77The calculation proceeds as follows. As her average weekly wage for the 12 month period prior to termination was greater than the five year average amount, it is the relevant period. For this period the plaintiff was remunerated in the amount of $90,640 (being base salary of $70,000.00 and regular allowances of $20,640) giving an average weekly wage of $1,743.08.

78Under paragraph (c) of the definition of "Ordinary pay" there is to be added to this amount the average weekly amount of bonuses received during the period of 12 months prior to termination. The total amount of bonuses received is claimed to be $631,150.26 (including the unpaid pro rata bonus of $8,138.47) giving an average weekly bonus of $12,137.51.

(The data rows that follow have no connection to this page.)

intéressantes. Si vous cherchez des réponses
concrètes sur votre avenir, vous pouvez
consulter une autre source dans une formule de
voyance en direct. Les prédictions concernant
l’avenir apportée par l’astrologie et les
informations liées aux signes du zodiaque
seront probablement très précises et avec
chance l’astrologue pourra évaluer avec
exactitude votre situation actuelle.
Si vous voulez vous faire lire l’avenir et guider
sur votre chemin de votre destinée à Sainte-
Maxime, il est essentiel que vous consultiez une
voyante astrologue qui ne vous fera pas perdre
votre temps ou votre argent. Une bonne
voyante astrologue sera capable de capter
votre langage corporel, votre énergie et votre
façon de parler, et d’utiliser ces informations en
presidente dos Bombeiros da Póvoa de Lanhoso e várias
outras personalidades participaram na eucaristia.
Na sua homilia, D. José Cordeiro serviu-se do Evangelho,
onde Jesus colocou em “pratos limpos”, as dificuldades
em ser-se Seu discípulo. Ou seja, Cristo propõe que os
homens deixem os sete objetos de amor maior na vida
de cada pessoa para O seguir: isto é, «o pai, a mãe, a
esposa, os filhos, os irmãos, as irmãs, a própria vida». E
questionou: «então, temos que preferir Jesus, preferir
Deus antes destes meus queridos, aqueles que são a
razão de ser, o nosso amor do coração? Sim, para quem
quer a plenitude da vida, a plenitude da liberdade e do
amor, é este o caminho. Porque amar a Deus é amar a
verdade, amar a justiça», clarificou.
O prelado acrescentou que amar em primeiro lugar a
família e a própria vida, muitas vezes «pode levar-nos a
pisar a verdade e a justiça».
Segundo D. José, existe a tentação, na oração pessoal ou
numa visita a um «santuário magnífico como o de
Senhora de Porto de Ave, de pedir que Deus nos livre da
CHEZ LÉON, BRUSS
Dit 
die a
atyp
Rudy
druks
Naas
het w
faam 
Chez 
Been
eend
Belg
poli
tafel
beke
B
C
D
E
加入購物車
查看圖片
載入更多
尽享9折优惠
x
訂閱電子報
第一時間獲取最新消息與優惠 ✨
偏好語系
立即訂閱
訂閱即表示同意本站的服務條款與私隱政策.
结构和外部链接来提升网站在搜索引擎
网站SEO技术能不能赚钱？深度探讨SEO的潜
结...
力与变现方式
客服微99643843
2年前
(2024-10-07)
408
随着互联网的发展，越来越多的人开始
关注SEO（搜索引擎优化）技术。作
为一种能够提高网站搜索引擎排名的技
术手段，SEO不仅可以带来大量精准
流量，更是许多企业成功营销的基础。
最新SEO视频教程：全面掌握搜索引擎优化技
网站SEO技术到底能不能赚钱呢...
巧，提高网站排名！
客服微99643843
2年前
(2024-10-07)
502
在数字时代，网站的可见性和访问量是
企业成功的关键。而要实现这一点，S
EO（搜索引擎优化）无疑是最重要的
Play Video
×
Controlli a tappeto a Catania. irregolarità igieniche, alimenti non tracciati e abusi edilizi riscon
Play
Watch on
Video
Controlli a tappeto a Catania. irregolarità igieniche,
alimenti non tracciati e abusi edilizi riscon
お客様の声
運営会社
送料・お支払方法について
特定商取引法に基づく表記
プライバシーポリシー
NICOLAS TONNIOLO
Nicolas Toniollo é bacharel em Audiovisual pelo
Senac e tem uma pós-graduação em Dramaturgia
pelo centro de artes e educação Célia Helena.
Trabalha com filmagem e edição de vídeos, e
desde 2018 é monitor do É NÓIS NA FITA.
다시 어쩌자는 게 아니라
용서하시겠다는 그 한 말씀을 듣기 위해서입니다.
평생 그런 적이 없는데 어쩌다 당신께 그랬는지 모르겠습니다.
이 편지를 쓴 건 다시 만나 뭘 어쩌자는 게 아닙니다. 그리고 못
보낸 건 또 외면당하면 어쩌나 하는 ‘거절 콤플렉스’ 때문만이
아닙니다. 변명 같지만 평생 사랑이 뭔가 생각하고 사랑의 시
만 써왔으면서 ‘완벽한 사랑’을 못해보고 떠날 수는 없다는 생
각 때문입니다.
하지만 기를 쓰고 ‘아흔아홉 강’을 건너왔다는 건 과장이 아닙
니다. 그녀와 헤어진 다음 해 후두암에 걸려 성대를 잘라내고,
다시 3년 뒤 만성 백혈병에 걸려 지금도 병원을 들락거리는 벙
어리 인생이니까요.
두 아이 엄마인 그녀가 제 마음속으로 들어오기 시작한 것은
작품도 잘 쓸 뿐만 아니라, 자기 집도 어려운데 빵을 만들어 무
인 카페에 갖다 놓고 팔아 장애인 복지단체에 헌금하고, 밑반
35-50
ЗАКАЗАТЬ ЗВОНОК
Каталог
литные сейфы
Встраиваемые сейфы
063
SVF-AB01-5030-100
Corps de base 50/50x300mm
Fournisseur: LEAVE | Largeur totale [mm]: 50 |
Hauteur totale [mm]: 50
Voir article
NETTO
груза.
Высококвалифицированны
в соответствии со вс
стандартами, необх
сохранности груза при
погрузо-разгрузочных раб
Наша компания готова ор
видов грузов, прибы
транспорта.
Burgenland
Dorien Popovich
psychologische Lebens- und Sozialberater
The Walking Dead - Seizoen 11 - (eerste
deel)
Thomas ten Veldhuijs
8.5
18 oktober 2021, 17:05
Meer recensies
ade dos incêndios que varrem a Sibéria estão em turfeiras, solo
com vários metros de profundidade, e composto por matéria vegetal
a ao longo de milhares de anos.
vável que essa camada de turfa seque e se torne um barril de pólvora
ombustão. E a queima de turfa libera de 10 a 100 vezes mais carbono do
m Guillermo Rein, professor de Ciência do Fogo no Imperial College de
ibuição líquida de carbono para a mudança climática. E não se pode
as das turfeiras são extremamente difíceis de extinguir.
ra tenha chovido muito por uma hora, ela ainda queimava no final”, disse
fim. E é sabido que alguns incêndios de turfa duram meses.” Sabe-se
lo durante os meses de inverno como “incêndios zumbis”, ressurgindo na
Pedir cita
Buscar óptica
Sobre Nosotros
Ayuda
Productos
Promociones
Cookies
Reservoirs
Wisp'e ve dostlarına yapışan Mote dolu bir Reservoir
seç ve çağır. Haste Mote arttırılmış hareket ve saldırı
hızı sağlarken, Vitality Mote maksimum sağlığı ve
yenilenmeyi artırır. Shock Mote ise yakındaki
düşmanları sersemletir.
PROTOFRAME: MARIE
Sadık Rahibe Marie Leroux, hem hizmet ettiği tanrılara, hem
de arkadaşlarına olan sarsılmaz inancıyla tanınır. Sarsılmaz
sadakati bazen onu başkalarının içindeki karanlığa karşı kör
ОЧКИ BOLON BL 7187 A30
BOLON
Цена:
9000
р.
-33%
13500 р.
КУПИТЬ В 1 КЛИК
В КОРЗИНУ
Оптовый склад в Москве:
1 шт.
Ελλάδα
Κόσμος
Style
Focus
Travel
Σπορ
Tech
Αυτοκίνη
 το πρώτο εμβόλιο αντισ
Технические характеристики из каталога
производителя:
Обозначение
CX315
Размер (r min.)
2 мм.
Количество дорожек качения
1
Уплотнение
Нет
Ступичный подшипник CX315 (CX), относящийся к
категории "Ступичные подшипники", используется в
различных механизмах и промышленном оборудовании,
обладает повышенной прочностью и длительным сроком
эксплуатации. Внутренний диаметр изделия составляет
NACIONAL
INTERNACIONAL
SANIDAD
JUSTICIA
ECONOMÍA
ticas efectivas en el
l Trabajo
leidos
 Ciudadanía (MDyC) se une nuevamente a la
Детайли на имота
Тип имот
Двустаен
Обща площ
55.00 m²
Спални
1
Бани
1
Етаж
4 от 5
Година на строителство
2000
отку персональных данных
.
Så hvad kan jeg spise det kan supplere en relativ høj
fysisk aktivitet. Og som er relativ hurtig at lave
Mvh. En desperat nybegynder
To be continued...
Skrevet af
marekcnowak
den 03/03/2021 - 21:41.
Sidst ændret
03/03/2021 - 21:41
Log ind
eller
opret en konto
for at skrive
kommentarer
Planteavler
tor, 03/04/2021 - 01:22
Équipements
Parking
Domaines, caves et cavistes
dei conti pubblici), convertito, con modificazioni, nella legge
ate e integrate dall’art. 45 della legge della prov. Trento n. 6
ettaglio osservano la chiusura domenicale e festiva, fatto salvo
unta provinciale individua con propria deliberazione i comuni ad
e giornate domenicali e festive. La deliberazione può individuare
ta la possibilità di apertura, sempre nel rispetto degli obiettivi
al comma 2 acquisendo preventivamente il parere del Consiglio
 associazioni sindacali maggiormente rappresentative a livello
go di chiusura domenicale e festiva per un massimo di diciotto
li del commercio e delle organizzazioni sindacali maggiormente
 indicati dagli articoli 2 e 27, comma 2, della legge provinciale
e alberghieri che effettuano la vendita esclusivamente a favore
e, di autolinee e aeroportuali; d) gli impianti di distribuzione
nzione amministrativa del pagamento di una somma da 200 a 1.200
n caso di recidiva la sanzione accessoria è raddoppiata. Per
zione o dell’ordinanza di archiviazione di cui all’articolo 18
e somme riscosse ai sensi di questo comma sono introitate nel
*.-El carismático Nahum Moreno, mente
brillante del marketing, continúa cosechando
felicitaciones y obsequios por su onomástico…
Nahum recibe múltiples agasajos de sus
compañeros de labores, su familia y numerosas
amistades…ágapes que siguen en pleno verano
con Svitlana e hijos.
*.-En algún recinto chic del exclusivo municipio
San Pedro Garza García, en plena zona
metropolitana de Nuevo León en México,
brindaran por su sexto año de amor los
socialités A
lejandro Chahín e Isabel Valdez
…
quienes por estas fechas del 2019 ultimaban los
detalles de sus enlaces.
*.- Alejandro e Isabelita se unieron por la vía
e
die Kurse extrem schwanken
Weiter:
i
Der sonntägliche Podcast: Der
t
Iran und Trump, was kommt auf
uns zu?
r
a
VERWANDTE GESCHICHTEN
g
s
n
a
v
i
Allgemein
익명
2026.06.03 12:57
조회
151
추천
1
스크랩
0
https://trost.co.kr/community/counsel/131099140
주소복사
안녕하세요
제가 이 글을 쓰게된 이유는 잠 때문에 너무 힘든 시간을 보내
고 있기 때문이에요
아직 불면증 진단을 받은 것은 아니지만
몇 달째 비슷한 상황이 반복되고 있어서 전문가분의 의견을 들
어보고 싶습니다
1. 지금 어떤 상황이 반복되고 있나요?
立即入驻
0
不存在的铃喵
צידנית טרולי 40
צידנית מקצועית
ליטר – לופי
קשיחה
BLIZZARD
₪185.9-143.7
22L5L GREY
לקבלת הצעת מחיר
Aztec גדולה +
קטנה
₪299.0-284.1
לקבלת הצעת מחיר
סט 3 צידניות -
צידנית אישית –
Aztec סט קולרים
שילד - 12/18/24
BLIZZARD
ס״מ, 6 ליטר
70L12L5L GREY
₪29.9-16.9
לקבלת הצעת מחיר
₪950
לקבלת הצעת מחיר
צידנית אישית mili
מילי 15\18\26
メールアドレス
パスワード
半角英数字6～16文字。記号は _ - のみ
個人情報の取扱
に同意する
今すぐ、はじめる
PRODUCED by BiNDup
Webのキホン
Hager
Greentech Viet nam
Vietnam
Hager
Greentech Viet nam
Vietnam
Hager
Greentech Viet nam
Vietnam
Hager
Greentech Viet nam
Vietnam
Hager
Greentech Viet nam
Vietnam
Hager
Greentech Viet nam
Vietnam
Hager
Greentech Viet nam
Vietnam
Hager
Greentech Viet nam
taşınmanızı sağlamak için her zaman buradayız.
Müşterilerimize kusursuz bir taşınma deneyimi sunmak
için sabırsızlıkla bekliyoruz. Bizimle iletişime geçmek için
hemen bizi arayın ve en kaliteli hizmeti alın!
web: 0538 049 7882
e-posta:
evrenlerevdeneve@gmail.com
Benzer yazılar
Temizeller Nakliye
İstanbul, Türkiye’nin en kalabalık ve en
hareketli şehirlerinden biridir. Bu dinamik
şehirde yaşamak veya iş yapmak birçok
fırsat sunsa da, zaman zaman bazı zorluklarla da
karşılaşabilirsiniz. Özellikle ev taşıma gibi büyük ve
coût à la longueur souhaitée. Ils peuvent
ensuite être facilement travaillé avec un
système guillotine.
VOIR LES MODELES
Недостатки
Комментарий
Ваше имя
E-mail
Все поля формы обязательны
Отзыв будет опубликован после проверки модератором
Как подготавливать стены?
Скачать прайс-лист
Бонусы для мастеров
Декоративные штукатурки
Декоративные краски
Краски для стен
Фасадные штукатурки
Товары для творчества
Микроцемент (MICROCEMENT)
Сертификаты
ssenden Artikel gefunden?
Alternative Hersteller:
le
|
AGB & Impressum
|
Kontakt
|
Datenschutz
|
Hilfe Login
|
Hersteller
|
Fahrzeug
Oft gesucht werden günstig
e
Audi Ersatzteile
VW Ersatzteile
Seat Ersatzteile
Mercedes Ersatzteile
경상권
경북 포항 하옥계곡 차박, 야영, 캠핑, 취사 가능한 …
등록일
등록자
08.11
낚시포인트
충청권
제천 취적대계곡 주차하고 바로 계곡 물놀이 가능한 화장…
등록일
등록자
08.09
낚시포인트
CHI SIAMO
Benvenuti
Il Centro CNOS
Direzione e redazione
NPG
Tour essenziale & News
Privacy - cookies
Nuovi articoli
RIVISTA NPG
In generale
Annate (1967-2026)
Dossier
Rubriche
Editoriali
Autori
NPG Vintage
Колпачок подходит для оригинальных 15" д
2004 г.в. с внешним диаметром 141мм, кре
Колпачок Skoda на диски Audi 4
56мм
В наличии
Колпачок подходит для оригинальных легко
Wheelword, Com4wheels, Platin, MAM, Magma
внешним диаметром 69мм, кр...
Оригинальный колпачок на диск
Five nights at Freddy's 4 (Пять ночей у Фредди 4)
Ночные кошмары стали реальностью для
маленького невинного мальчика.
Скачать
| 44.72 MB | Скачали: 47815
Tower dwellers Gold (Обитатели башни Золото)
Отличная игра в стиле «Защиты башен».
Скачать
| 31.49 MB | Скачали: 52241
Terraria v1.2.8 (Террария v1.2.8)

79Accordingly, the plaintiff claims ordinary pay in the amount of $13,880.59 per week, being the sum of the average weekly wage and the average weekly bonus. On this basis the provisions of s 3(2C) of the Act would not apply as the ordinary pay (excluding bonuses) does not exceed the prescribed amount of $144,000.

80In the result the plaintiff claims:

4.89 months x 4.33 weeks per week x $13,880.59 per week = $293.903.44

81Adjusted for the payment of $28,530 already made, the balance claimed is $265,373.44.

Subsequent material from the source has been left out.